- [Your instructions]: Copy out the entries that follow exactly, leaving out the pictures.

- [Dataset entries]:
Start of Block

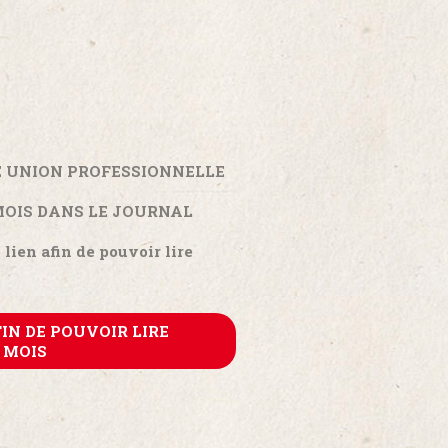
E UNION PROFESSIONNELLE
 MOIS DANS LE JOURNAL
S
lien afin de pouvoir lire
FIN DE POUVOIR LIRE
U MOIS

End of Block

- [Worked solution]:
E UNION PROFESSIONNELLE
 MOIS DANS LE JOURNAL
S
lien afin de pouvoir lire
FIN DE POUVOIR LIRE
U MOIS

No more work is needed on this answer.